*EXERCISE DIRECTIONS*:
Count every line in the following entries where the word "will" appears. Give the count alone.

START INPUT MATERIAL

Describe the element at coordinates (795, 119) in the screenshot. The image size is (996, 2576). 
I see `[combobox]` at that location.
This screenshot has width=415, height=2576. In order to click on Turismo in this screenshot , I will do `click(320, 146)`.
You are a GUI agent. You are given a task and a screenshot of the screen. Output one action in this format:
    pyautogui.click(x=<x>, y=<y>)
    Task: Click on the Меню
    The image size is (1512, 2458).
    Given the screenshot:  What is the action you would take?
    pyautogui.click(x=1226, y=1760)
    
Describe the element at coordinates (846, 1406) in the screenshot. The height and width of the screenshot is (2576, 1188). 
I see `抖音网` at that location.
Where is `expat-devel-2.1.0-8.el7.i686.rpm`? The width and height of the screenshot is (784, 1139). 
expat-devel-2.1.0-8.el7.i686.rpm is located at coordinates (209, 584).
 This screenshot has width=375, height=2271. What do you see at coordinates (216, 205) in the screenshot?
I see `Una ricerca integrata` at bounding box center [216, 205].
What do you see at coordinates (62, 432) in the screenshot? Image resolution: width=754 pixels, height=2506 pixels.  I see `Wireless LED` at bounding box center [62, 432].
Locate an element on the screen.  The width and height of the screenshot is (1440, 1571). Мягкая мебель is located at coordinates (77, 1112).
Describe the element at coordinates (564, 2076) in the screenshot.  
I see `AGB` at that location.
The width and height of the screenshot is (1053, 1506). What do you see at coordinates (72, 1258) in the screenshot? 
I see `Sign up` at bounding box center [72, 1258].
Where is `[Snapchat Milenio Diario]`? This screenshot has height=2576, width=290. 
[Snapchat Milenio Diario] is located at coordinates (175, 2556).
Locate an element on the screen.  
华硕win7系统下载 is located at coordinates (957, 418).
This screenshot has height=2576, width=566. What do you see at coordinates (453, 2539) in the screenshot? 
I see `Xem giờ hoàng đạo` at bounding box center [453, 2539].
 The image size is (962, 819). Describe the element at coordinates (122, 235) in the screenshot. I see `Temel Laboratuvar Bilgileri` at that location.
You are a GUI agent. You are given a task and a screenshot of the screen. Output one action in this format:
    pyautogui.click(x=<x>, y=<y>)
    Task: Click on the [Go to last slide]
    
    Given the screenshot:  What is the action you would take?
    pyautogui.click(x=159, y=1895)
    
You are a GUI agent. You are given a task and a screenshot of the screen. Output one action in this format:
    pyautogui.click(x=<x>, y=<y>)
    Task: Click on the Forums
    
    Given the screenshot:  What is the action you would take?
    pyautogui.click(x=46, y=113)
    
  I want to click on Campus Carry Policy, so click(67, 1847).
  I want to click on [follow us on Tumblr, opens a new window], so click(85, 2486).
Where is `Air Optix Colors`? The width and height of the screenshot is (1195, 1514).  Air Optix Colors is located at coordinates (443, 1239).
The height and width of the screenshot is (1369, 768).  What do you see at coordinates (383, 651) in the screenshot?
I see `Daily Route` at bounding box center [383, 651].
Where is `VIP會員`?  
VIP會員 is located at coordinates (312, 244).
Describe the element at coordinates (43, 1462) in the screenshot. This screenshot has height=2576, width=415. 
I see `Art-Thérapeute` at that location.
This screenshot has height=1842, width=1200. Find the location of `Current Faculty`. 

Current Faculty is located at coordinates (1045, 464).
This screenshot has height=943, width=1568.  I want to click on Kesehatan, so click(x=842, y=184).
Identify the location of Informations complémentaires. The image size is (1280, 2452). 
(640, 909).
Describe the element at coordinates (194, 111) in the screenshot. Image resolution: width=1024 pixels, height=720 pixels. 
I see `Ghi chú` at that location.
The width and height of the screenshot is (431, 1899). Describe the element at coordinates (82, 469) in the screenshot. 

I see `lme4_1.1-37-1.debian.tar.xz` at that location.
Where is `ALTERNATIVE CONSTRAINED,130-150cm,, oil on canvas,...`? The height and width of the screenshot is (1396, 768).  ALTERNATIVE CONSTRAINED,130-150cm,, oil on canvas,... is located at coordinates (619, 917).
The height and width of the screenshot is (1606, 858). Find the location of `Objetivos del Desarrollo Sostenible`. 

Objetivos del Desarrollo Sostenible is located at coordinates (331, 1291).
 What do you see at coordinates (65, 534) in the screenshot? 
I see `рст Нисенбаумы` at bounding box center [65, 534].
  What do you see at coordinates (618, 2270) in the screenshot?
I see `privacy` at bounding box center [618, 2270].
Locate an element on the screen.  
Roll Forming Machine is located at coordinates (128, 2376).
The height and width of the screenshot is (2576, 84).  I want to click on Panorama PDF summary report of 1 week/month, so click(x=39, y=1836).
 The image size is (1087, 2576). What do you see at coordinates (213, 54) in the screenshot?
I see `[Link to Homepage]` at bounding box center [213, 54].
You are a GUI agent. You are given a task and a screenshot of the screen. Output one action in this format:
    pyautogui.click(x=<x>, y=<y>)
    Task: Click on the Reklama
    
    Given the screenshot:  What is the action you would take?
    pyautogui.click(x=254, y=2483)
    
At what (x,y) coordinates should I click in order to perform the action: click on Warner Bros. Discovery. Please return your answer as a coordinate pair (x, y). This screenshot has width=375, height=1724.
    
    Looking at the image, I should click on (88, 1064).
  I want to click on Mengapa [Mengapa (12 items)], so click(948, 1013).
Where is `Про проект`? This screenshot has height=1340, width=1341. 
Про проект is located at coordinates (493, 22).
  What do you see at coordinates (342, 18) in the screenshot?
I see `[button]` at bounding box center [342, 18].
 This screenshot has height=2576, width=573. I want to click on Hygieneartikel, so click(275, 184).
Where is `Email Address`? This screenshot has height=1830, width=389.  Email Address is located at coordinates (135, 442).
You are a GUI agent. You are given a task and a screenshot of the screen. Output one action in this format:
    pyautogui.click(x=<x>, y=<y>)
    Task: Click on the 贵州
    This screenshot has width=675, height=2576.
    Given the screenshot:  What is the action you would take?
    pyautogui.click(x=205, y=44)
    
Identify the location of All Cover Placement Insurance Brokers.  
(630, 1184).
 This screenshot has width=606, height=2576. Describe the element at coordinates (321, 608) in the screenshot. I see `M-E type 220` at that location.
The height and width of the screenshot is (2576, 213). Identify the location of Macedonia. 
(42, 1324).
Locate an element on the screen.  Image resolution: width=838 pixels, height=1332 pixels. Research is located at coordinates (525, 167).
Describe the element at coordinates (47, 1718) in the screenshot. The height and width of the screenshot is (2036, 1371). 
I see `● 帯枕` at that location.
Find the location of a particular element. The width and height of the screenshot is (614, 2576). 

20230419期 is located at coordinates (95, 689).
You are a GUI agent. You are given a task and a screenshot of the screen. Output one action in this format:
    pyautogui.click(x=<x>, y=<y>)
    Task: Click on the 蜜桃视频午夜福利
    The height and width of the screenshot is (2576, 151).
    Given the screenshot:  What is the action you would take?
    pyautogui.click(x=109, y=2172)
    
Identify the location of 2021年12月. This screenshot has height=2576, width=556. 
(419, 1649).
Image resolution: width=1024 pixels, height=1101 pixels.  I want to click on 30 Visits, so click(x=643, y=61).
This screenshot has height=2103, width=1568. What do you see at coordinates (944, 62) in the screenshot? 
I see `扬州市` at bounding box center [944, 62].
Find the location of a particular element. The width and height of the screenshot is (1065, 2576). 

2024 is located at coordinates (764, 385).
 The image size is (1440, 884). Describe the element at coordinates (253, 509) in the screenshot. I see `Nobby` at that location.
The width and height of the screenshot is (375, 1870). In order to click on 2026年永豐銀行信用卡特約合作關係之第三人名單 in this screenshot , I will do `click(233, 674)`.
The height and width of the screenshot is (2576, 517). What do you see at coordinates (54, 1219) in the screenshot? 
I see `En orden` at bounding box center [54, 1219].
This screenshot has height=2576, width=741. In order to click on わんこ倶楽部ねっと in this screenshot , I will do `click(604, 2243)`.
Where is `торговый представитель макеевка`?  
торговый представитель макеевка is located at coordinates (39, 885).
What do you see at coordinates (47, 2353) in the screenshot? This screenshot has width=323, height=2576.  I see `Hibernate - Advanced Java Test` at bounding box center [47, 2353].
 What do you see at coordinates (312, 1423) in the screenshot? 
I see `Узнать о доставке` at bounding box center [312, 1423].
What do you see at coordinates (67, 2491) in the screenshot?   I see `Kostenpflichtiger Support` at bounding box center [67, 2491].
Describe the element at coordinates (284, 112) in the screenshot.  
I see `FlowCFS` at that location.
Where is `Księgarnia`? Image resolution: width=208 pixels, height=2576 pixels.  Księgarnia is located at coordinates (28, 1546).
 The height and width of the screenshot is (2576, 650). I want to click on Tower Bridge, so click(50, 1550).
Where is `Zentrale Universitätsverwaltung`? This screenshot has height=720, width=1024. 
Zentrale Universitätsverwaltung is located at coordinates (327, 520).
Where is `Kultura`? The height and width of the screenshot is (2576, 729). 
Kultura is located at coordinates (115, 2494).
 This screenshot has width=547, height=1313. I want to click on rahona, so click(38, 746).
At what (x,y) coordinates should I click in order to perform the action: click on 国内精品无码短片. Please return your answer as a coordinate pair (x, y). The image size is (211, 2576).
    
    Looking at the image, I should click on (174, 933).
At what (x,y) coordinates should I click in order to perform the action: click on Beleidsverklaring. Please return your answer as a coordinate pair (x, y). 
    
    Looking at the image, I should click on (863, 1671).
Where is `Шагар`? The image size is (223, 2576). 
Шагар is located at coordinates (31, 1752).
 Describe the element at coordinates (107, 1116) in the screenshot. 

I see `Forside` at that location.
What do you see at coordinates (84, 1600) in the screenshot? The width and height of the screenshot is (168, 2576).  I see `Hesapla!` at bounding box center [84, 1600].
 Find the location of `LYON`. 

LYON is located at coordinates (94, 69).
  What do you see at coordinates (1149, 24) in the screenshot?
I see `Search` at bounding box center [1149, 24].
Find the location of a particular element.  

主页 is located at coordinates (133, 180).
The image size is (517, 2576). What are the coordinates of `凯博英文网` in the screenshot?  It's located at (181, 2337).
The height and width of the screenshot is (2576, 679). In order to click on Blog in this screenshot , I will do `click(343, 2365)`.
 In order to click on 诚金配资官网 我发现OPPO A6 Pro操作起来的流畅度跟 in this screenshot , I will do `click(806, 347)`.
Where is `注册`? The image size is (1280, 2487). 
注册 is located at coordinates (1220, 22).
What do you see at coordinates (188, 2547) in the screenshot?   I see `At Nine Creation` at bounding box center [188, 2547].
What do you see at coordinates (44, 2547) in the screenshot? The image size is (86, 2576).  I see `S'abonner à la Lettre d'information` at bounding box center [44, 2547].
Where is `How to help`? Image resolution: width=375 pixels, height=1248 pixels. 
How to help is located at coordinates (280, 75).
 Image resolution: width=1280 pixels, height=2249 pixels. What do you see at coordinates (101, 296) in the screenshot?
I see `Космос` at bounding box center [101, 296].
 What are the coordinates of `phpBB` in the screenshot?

END INPUT MATERIAL

*RESPONSE*:
5